Gregório XII enviou então representantes a Constança, a quem concedeu plenos poderes para convocar, abrir e presidir um Concílio Ecumênico; ele também os autorizou a apresentar sua renúncia ao papado. Isso abriria caminho para o fim do Cisma do Ocidente.
Os legados foram recebidos pelo rei Sigismundo e pelos bispos reunidos, e o rei cedeu a presidência dos trabalhos aos legados papais, o cardeal Giovanni Dominici de Ragusa e o príncipe Carlo Malatesta. Em 4 de julho de 1415, a bula de Gregório XII, que nomeou Dominici e Malatesta como seus procuradores no concílio, foi lida formalmente perante os bispos reunidos. O cardeal leu então um decreto de Gregório XII que convocou o concílio e autorizou seus atos sucessivos. Em seguida, os Bispos votaram para aceitar a convocação. O príncipe Malatesta informou imediatamente ao conselho que foi autorizado por uma comissão do Papa Gregório XII a renunciar ao trono papal em nome do pontífice. Ele perguntou ao conselho se eles preferiam receber a abdicação naquele momento ou em uma data posterior. Os bispos votaram para receber a abdicação papal imediatamente. Em seguida, a comissão de Gregório XII autorizando seu procurador a renunciar ao papado em seu nome foi lida e Malatesta, agindo em nome de Gregório XII, pronunciou a renúncia do papado por Gregório XII e entregou uma cópia escrita da renúncia à assembléia.

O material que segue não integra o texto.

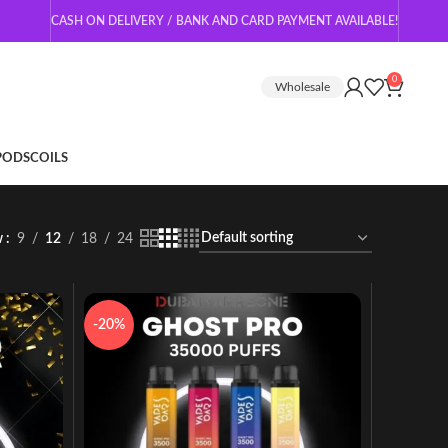
CASH ON DELIVERY / BANK AND CARD PAYMENT AVAILABLE!
0
Wholesale
 PODS
COILS
w
9
12
18
24
-20%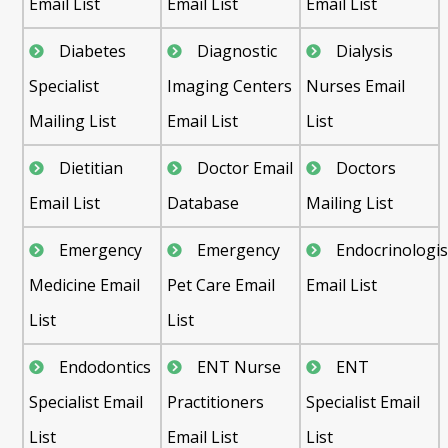
Email List
Email List
Email List
Diabetes
Diagnostic
Dialysis
Specialist
Imaging Centers
Nurses Email
Mailing List
Email List
List
Dietitian
Doctor Email
Doctors
Email List
Database
Mailing List
Emergency
Emergency
Endocrinologis
Medicine Email
Pet Care Email
Email List
List
List
Endodontics
ENT Nurse
ENT
Specialist Email
Practitioners
Specialist Email
List
Email List
List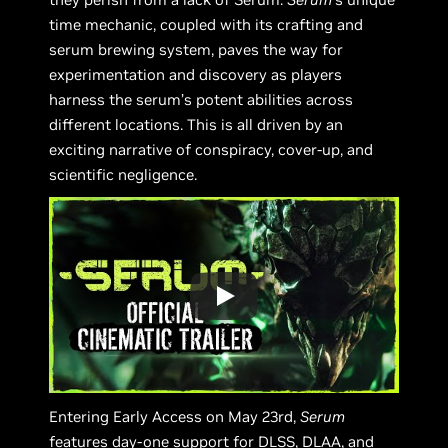
time mechanic, coupled with its crafting and
serum brewing system, paves the way for
experimentation and discovery as players
harness the serum’s potent abilities across
different locations. This is all driven by an
exciting narrative of conspiracy, cover-up, and
scientific negligence.
Entering Early Access on May 23rd,
Serum
features day-one support for DLSS, DLAA, and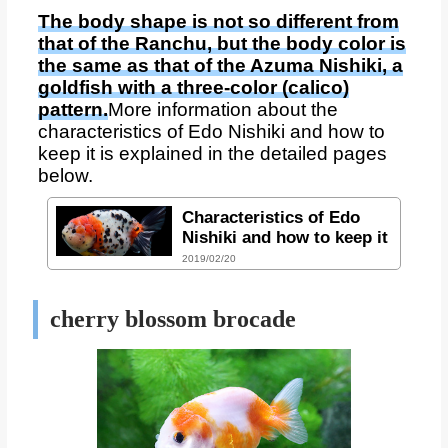
The body shape is not so different from
that of the Ranchu, but the body color is
the same as that of the Azuma Nishiki, a
goldfish with a three-color (calico)
pattern.
More information about the
characteristics of Edo Nishiki and how to
keep it is explained in the detailed pages
below.
Characteristics of Edo
Nishiki and how to keep it
2019/02/20
cherry blossom brocade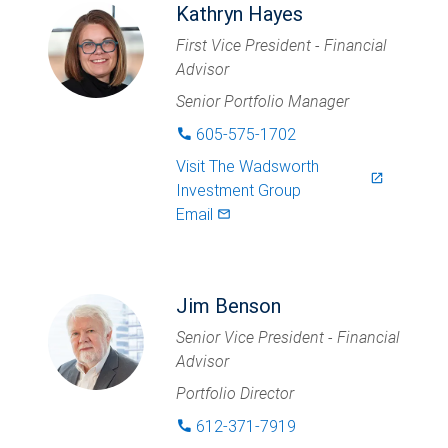
Kathryn Hayes
First Vice President - Financial
Advisor
Senior Portfolio Manager
605-575-1702
phone
Visit
The Wadsworth
launch
Investment Group
Email
mail_outlined
Jim Benson
Senior Vice President - Financial
Advisor
Portfolio Director
612-371-7919
phone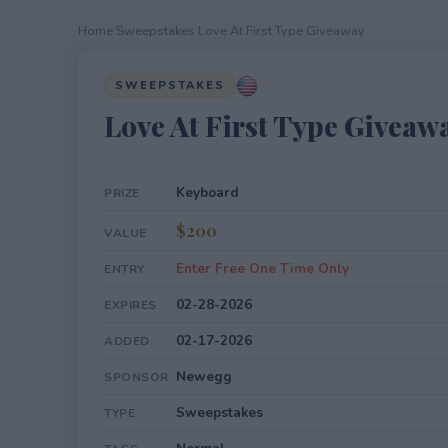
Home
›
Sweepstakes
›
Love At First Type Giveaway
SWEEPSTAKES
Love At First Type Giveaw
Keyboard
PRIZE
$200
VALUE
Enter Free One Time Only
ENTRY
02-28-2026
EXPIRES
02-17-2026
ADDED
Newegg
SPONSOR
Sweepstakes
TYPE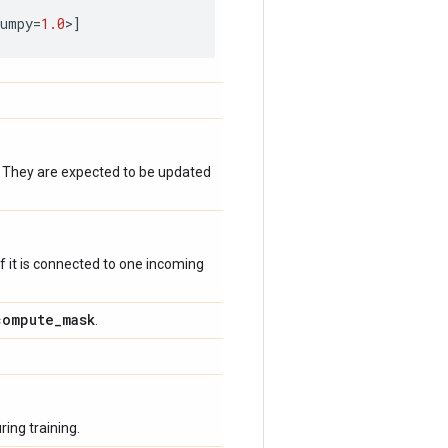
numpy
=
1.0
>
]
. They are expected to be updated
 if it is connected to one incoming
compute
_
mask
.
ing training.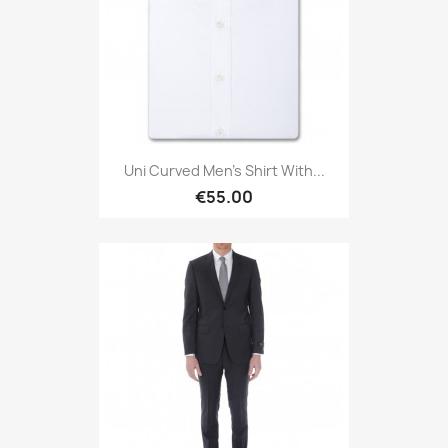
Uni Curved Men's Shirt With...
€55.00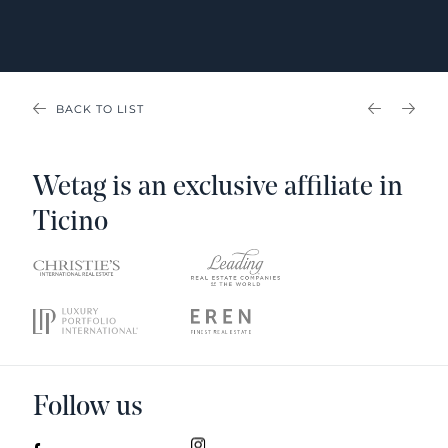
BACK TO LIST
PREVIOU
NEX
Wetag is an exclusive affiliate in
Ticino
Follow us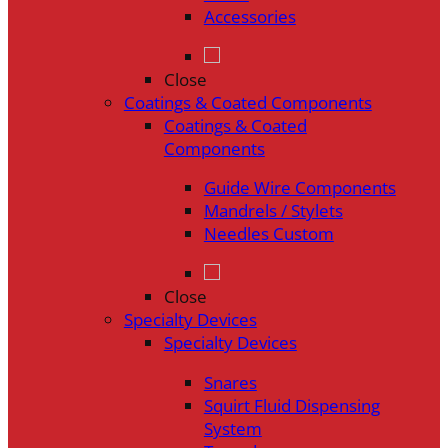
Accessories
Close
Coatings & Coated Components
Coatings & Coated
Components
Guide Wire Components
Mandrels / Stylets
Needles Custom
Close
Specialty Devices
Specialty Devices
Snares
Squirt Fluid Dispensing
System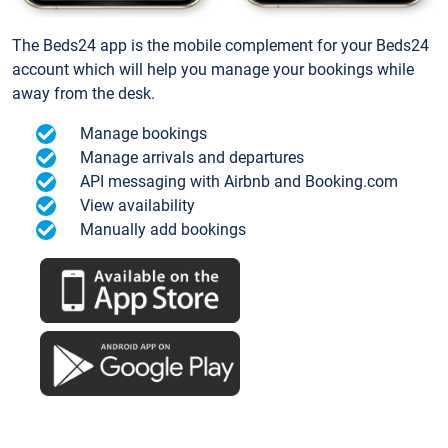
The Beds24 app is the mobile complement for your Beds24
account which will help you manage your bookings while
away from the desk.
Manage bookings
Manage arrivals and departures
API messaging with Airbnb and Booking.com
View availability
Manually add bookings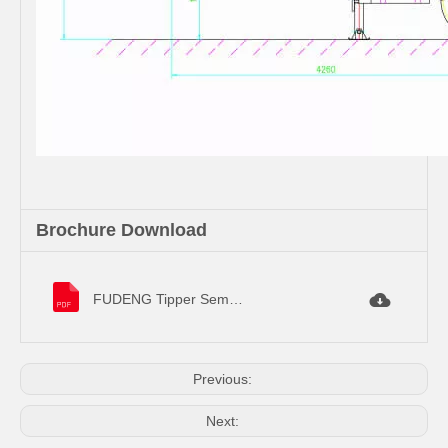
Brochure Download
FUDENG Tipper Semi Trailer Specifications.pdf
Previous:
Next: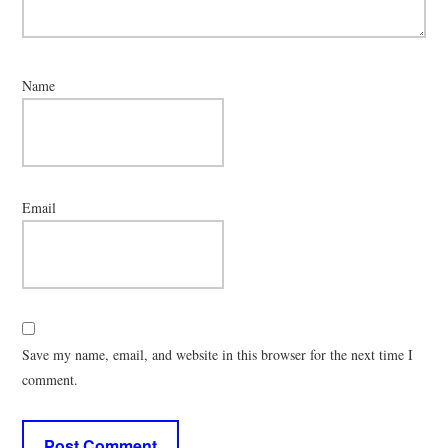
Name
Email
Save my name, email, and website in this browser for the next time I
comment.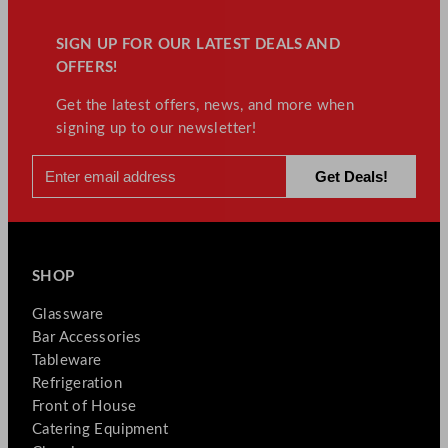
SIGN UP FOR OUR LATEST DEALS AND
OFFERS!
Get the latest offers, news, and more when
signing up to our newsletter!
SHOP
Glassware
Bar Accessories
Tableware
Refrigeration
Front of House
Catering Equipment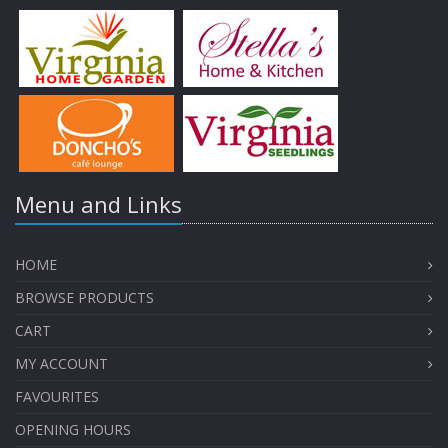
Menu and Links
HOME
BROWSE PRODUCTS
CART
MY ACCOUNT
FAVOURITES
OPENING HOURS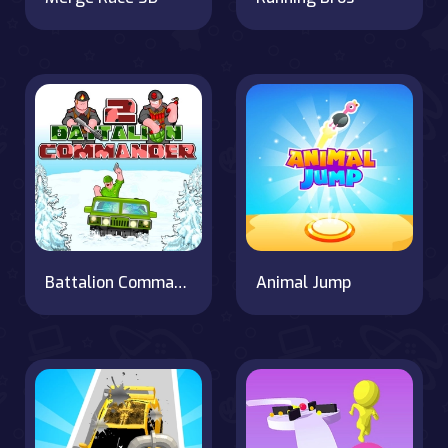
Battalion Commander 2
Animal Jump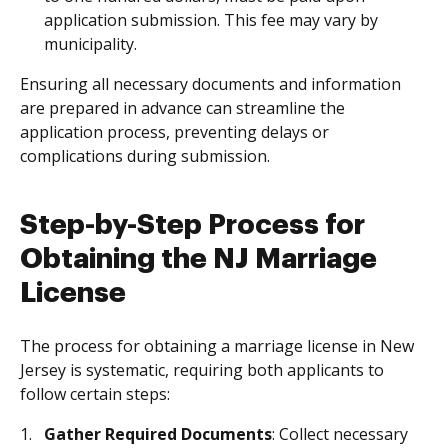
application submission. This fee may vary by
municipality.
Ensuring all necessary documents and information
are prepared in advance can streamline the
application process, preventing delays or
complications during submission.
Step-by-Step Process for
Obtaining the NJ Marriage
License
The process for obtaining a marriage license in New
Jersey is systematic, requiring both applicants to
follow certain steps:
Gather Required Documents
: Collect necessary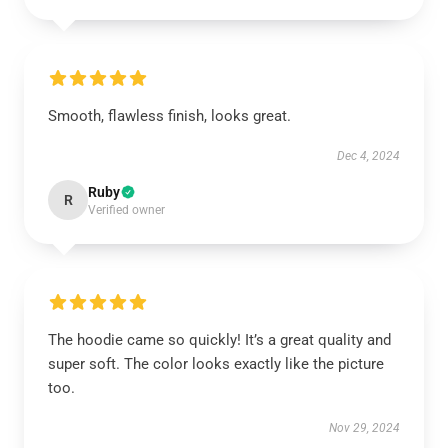
Smooth, flawless finish, looks great.
Dec 4, 2024
Ruby
R
Verified owner
The hoodie came so quickly! It’s a great quality and
super soft. The color looks exactly like the picture
too.
Nov 29, 2024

O ex-Papa Gregório XII foi então nomeado Cardeal Bispo Titular do Porto e Santa Ruffina pelo Concílio, com categoria imediatamente inferior à do Papa (o que o tornava o mais alto escalão da Igreja, uma vez que, devido à sua abdicação, a Sé de Pedro em Roma estava vago). Os cardeais de Gregório XII foram aceitos como verdadeiros cardeais pelo conselho, mas os membros do conselho adiaram a eleição de um novo papa por medo de que um novo papa restringisse a discussão de questões urgentes na igreja.
Quando todos os antipapas foram depostos e o novo Papa, Martinho V, foi eleito, dois anos se passaram desde a abdicação de Gregório XII, e Gregório já estava morto. O conselho teve muito cuidado para proteger a legitimidade da sucessão, ratificou todos os seus atos e um novo pontífice foi escolhido. O novo papa, Martinho V, eleito em novembro de 1417, logo afirmou a autoridade absoluta do ofício papal.
Condenação de Jan Hus
Um segundo objetivo do concílio era continuar as reformas iniciadas no Concílio de Pisa (1409). As reformas foram amplamente dirigidas contra John Wycliffe, mencionado na sessão de abertura e condenado na oitava em 4 de maio de 1415, e Jan Hus, junto com seus seguidores. Hus, convocado para Constance sob uma carta de salvo-conduto, foi considerado culpado de heresia pelo conselho e entregue ao tribunal secular. “Este santo sínodo de Constança, vendo que a igreja de Deus nada mais pode fazer, entrega Jan Hus ao julgamento da autoridade secular e decreta que ele deve ser entregue ao tribunal secular”. #34; (Sessão do Conselho de Constança 15 – 6 de julho de 1415). O tribunal secular condenou-o à morte na fogueira.
Jerônimo de Praga, um apoiador de Hus, veio a Constance para oferecer assistência, mas foi igualmente preso, julgado, considerado culpado de heresia e entregue ao mesmo tribunal secular, com o mesmo resultado de Hus. Poggio Bracciolini compareceu ao conselho e relatou a injustiça do processo contra Jerônimo.
Paweł Włodkowic e os outros representantes poloneses no Concílio de Constança defenderam publicamente Hus.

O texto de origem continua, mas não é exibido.